Let’s get moving this Breast Cancer month!
The hustle and bustle of life has cornered most people into inactive lifestyles - with very little to no exercise. ...
Most things in life are easier said than done! Exercise is top on that list. Even when we have all heard for years that physical activity is important for our health we still don’t prioritise it.
The hustle and bustle of life has cornered most people into inactive lifestyles - with very little to no exercise. That said, I cannot ignore the fact that some people out there are exceptional and have embraced physical activity with an impeccable passion. There is a misconception that such people have plenty of time and are probably rich enough to afford the lifestyle.
Well, let me break the bubble of excuses, you don’t need an expensive gym membership or fancy equipment to get active. There are plenty of affordable physical activities for you, such as walking and running.
Many scientists including the World Health Organization (WHO), have categorically pointed out that per week, adults-only need at least 150 minutes of moderate activity such as brisk walking or 75 minutes of vigorous activity such as running to maintain good health. Of all the golden tips on healthy living such as eating a balanced diet, avoiding tobacco use, consuming alcohol in moderation, exercising regularly, has elicited more discussions. Perhaps the fuss is because exercise if done consistently and correctly has been proven to reduce one’s risk of many types of diseases including cancers like breast and colon cancer. Research dating back to the late 1980s, also shows that aerobic fitness may help extend lives.
As we plunge into yet another breast cancer awareness month, 2020 reports by WHO indicate that there were 2.3 million women diagnosed with breast cancer and 685 000 deaths globally. Unfortunately, just being a woman, increases your risk of getting breast cancer and then, increasing age, obesity, harmful use of alcohol, family history of breast cancer, history of radiation exposure, reproductive history (such as age that menstrual periods began and age at first pregnancy), tobacco use and postmenopausal hormone therapy also increase the risk to the disease.

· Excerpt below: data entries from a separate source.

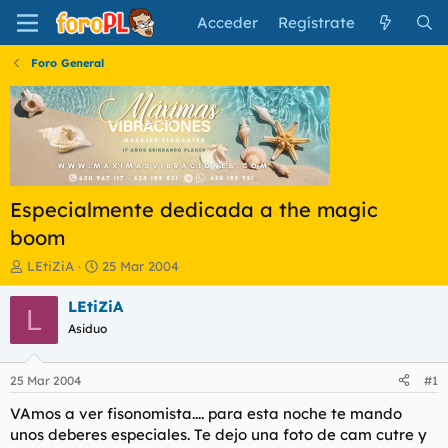
Acceder
Regístrate
Foro General
Especialmente dedicada a the magic
boom
I
F
LEtiZiA
25 Mar 2004
n
e
i
c
LEtiZiA
L
c
h
Asiduo
i
a
a
d
d
e
25 Mar 2004
#1
o
i
r
n
VAmos a ver fisonomista.... para esta noche te mando
d
i
unos deberes especiales. Te dejo una foto de cam cutre y
e
c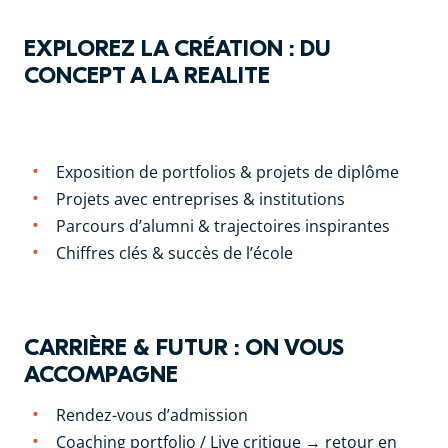
EXPLOREZ LA CRÉATION : DU
CONCEPT A LA REALITE
SUR LE CAMPUS :
Exposition de portfolios & projets de diplôme
Projets avec entreprises & institutions
Parcours d’alumni & trajectoires inspirantes
Chiffres clés & succès de l’école
CARRIÈRE & FUTUR : ON VOUS
ACCOMPAGNE
Rendez-vous d’admission
Coaching portfolio / Live critique → retour en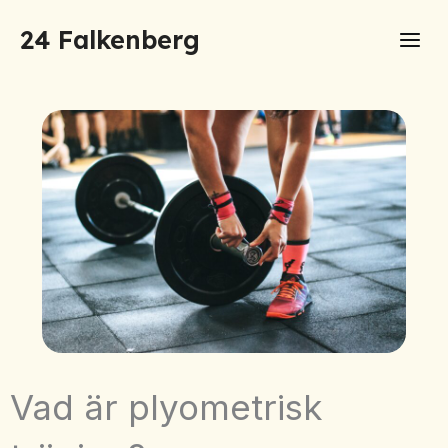
Hoppa
24 Falkenberg
till
innehåll
Vad är plyometrisk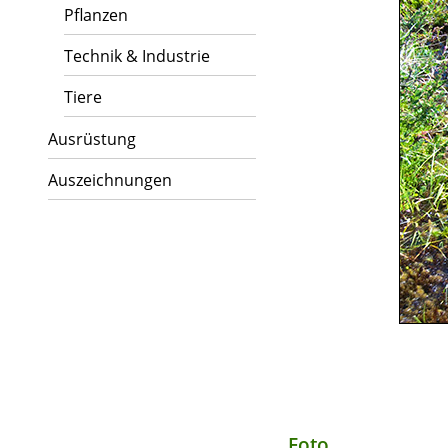
Pflanzen
Technik & Industrie
Tiere
Ausrüstung
Auszeichnungen
Foto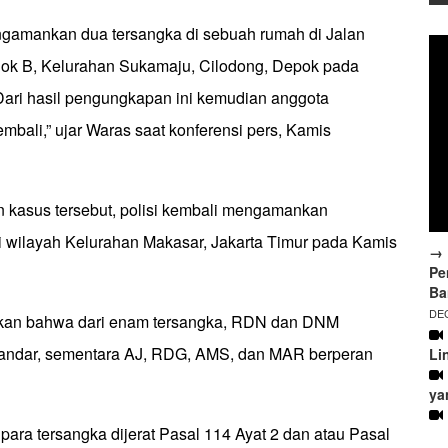
gamankan dua tersangka di sebuah rumah di Jalan
ok B, Kelurahan Sukamaju, Cilodong, Depok pada
 Dari hasil pengungkapan ini kemudian anggota
ali,” ujar Waras saat konferensi pers, Kamis
kasus tersebut, polisi kembali mengamankan
di wilayah Kelurahan Makasar, Jakarta Timur pada Kamis
→ 
Pe
Ba
DEC
kan bahwa dari enam tersangka, RDN dan DNM
bandar, sementara AJ, RDG, AMS, dan MAR berperan
Li
ya
para tersangka dijerat Pasal 114 Ayat 2 dan atau Pasal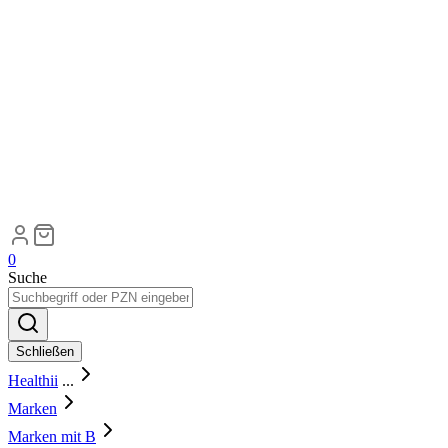
0
Suche
Schließen
Healthii
...
Marken
Marken mit B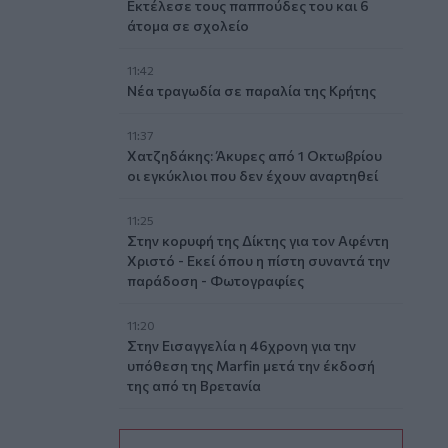
Εκτέλεσε τους παππούδες του και 6
άτομα σε σχολείο
11:42
Νέα τραγωδία σε παραλία της Κρήτης
11:37
Χατζηδάκης: Άκυρες από 1 Οκτωβρίου
οι εγκύκλιοι που δεν έχουν αναρτηθεί
11:25
Στην κορυφή της Δίκτης για τον Αφέντη
Χριστό - Εκεί όπου η πίστη συναντά την
παράδοση - Φωτογραφίες
11:20
Στην Εισαγγελία η 46χρονη για την
υπόθεση της Marfin μετά την έκδοσή
της από τη Βρετανία
11:11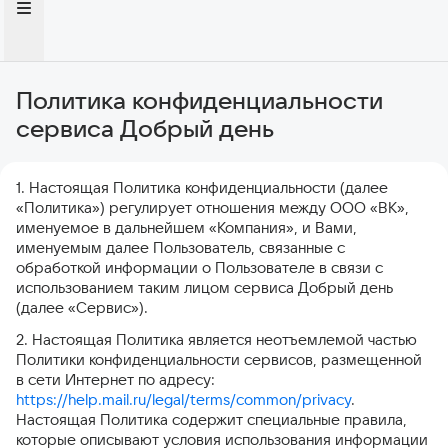
Политика конфиденциальности
сервиса Добрый день
1. Настоящая Политика конфиденциальности (далее
«Политика») регулирует отношения между ООО «ВК»,
именуемое в дальнейшем «Компания», и Вами,
именуемым далее Пользователь, связанные с
обработкой информации о Пользователе в связи с
использованием таким лицом сервиса Добрый день
(далее «Сервис»).
2. Настоящая Политика является неотъемлемой частью
Политики конфиденциальности сервисов, размещенной
в сети Интернет по адресу:
https://help.mail.ru/legal/terms/common/privacy
.
Настоящая Политика содержит специальные правила,
которые описывают условия использования информации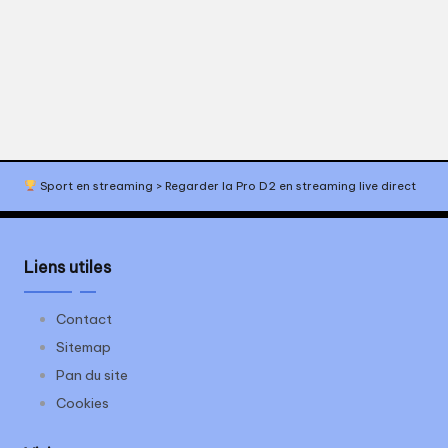
s
p
o
r
t
Sport en streaming
>
Regarder la Pro D2 en streaming live direct
Liens utiles
Contact
Sitemap
Pan du site
Cookies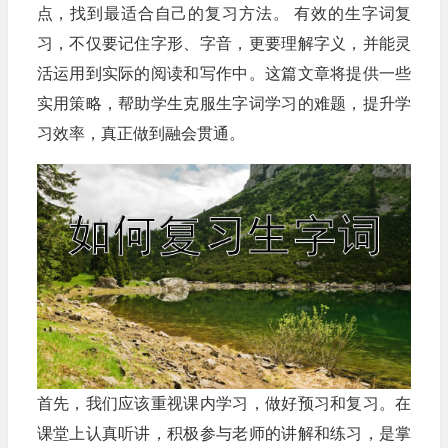
点，找到最适合自己的复习方法。 有效的生字词复
习，不仅要记住字形、字音，更要理解字义，并能灵
活运用到实际的阅读和写作中。这篇文章将提供一些
实用策略，帮助学生克服生字词学习的难题，提升学
习效率，真正做到融会贯通。
首先，我们应该重视课内学习，做好预习和复习。在
课堂上认真听讲，积极参与老师的讲解和练习，是掌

In Uganda, breast cancer is among the common cancers. Further studies also indicate that greater than 80% of women presenting for breast cancer treatment are at the late stage of the disease. This was attributed to a dysfunctional referral system and a lack of recognition of the early signs and symptoms and compounded by the poor infrastructure and inadequate human capacity.
As the world aspires to provide more screening, more education, and more health equity for women all over, individually we must take responsibility through lifestyle changes like exercise. One might ask, how does exercise lower the risk of breast cancer?
• Exercising lowers the levels of hormones such as estrogen and insulin. These two hormones have been proven to correlate with cancer development and progression.
• It reduces inflammation and improves the immune system, allowing the body to properly function and ward off disease.
• It helps burn calories which aid in weight maintenance. Exercising also makes your bones stronger and increases mineral content.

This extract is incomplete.